Differrent States in the USA can have different import regulations which you have to comply with. We are finding that many US vets are happy to write out prescriptions which we can fulfill. Some vets are reluctant to write out prescriptions, perhaps for commercial reasons. Others might be concerned about the authenticity of medication bought over the internet. I can say that our Apoquel is bought through the same veterinary wholesalers in the UK as used by all practicing vets here, so ours is 100% genuine. As for the import regulations, you should check with your own state authorities as to what the rules are. Generally we have been told that up to a 90 day supply of tablets for your own pet is perfectly legal for you to buy, but you must not re-sell any medication. We do need a copy of a written prescription from your own vet.
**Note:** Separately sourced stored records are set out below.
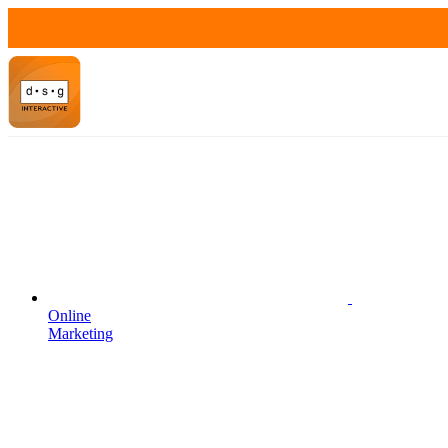
Online
Marketing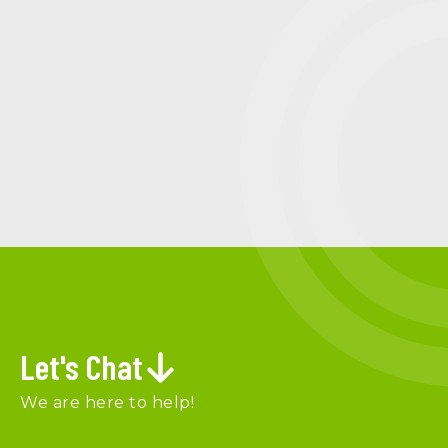
Let's Chat
We are here to help!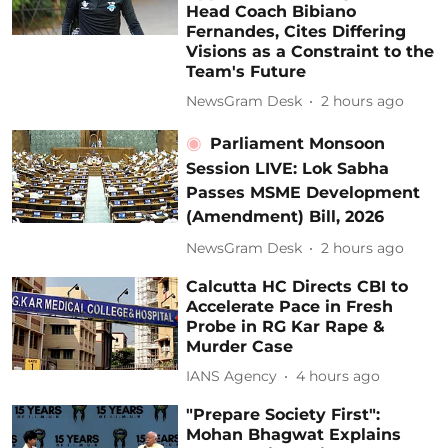
Head Coach Bibiano
Fernandes, Cites Differing
Visions as a Constraint to the
Team's Future
NewsGram Desk
2 hours ago
Parliament Monsoon
Session LIVE: Lok Sabha
Passes MSME Development
(Amendment) Bill, 2026
NewsGram Desk
2 hours ago
Calcutta HC Directs CBI to
Accelerate Pace in Fresh
Probe in RG Kar Rape &
Murder Case
IANS Agency
4 hours ago
"Prepare Society First":
Mohan Bhagwat Explains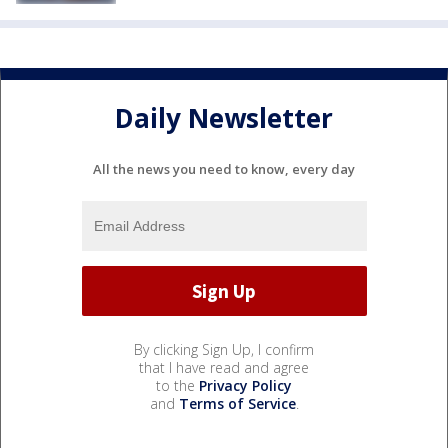
Daily Newsletter
All the news you need to know, every day
By clicking Sign Up, I confirm
that I have read and agree
to the
Privacy Policy
and
Terms of Service
.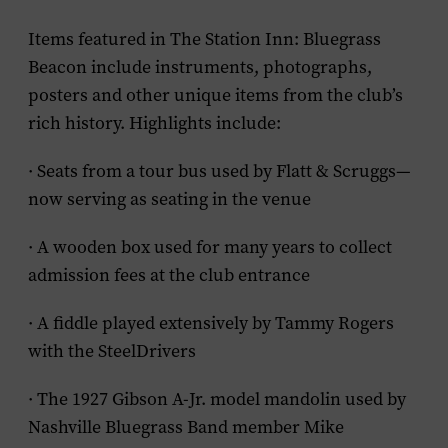
Items featured in The Station Inn: Bluegrass
Beacon include instruments, photographs,
posters and other unique items from the club’s
rich history. Highlights include:
· Seats from a tour bus used by Flatt & Scruggs—
now serving as seating in the venue
· A wooden box used for many years to collect
admission fees at the club entrance
· A fiddle played extensively by Tammy Rogers
with the SteelDrivers
· The 1927 Gibson A-Jr. model mandolin used by
Nashville Bluegrass Band member Mike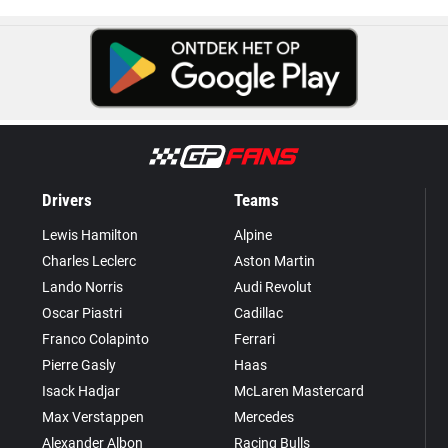
Drivers
Teams
Lewis Hamilton
Alpine
Charles Leclerc
Aston Martin
Lando Norris
Audi Revolut
Oscar Piastri
Cadillac
Franco Colapinto
Ferrari
Pierre Gasly
Haas
Isack Hadjar
McLaren Mastercard
Max Verstappen
Mercedes
Alexander Albon
Racing Bulls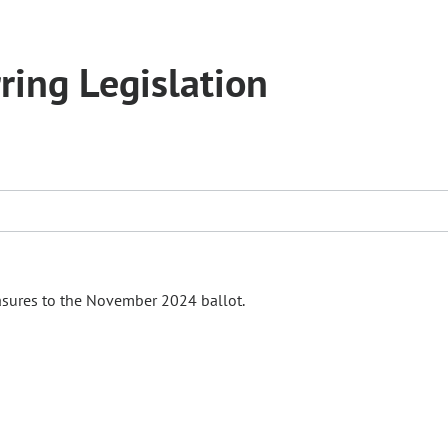
ring Legislation
asures to the November 2024 ballot.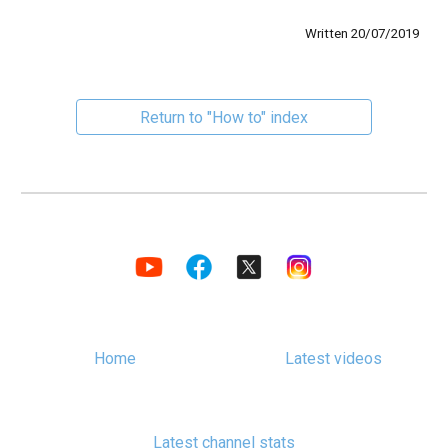
Written 20/07/2019
Return to "How to" index
Home
Latest videos
Latest channel stats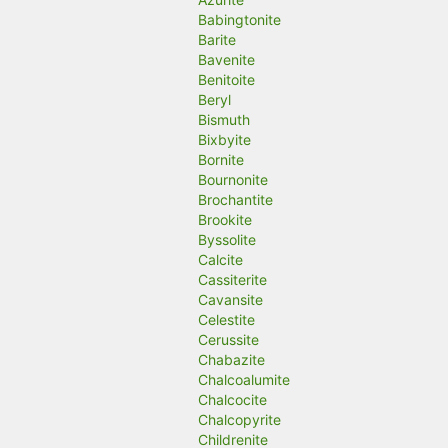
Babingtonite
Barite
Bavenite
Benitoite
Beryl
Bismuth
Bixbyite
Bornite
Bournonite
Brochantite
Brookite
Byssolite
Calcite
Cassiterite
Cavansite
Celestite
Cerussite
Chabazite
Chalcoalumite
Chalcocite
Chalcopyrite
Childrenite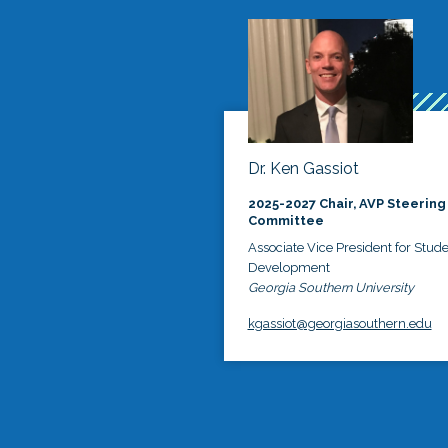
Dr. Ken Gassiot
2025-2027 Chair, AVP Steering
Committee
Associate Vice President for Stud
Development
Georgia Southern University
kgassiot@georgiasouthern.edu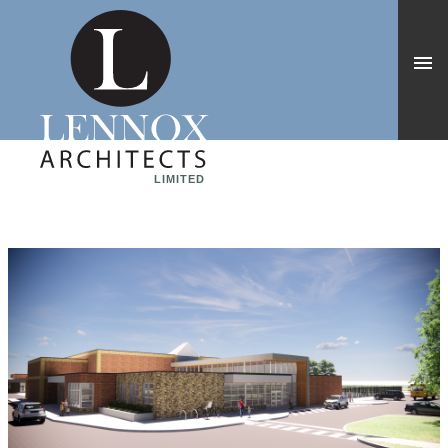
LIMITED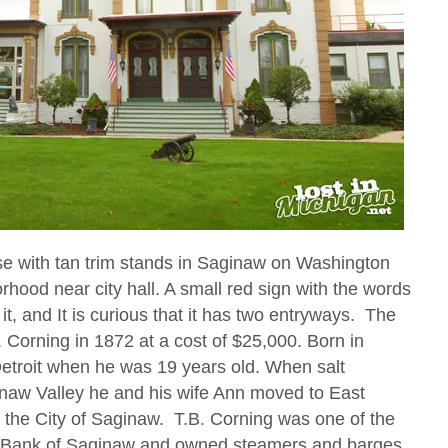
se with tan trim stands in Saginaw on Washington
ood near city hall. A small red sign with the words
it, and It is curious that it has two entryways. The
 Corning in 1872 at a cost of $25,000. Born in
etroit when he was 19 years old. When salt
inaw Valley he and his wife Ann moved to East
 the City of Saginaw. T.B. Corning was one of the
al Bank of Saginaw and owned steamers and barges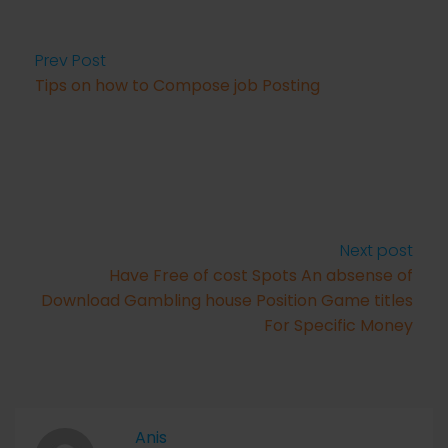
Prev Post
Tips on how to Compose job Posting
Next post
Have Free of cost Spots An absense of
Download Gambling house Position Game titles
For Specific Money
Anis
If you have a legal right to import the medication then you could try and persuade your vet to give you the prescription. Apoquel does seem to be an amazingly effective and unique drug, so you should have the chance to give it to your dog. Lots of US vets are providing prescriptions for it. You can then scan and email a copy to us, or just upload it to our website when you place an order. We cannot send any without a prescription I am afraid.

Do you have Apoquel

22nd Apr 2014
Doreen Hyde

I wanted to make sure you have apoquel as the Vets here in the states are not able to get more

John Cousins
  • Veterinary Surgeon at VioVet

We have plentiful supplies of Apoquel at the moment and are indeed selling lots of it. The USA has a specific supply problem which has not affected us (yet). We do not expect to have any difficulties with supply in the foreseeable future.

Is this pill safe for pregnant dogs??

11th Apr 2014
vicki

I'd this pill safe for pregnant dogs

John Cousins
  • Veterinary Surgeon at VioVet

The safety of Apoquel during pregnancy, lactation or in dogs intended for breeding has not been established, so its use is not recommended. Your vet could advise otherwise on the basis of a risk/benefit analysis for your particular dog and its stage of pregnancy, but the general rule is no.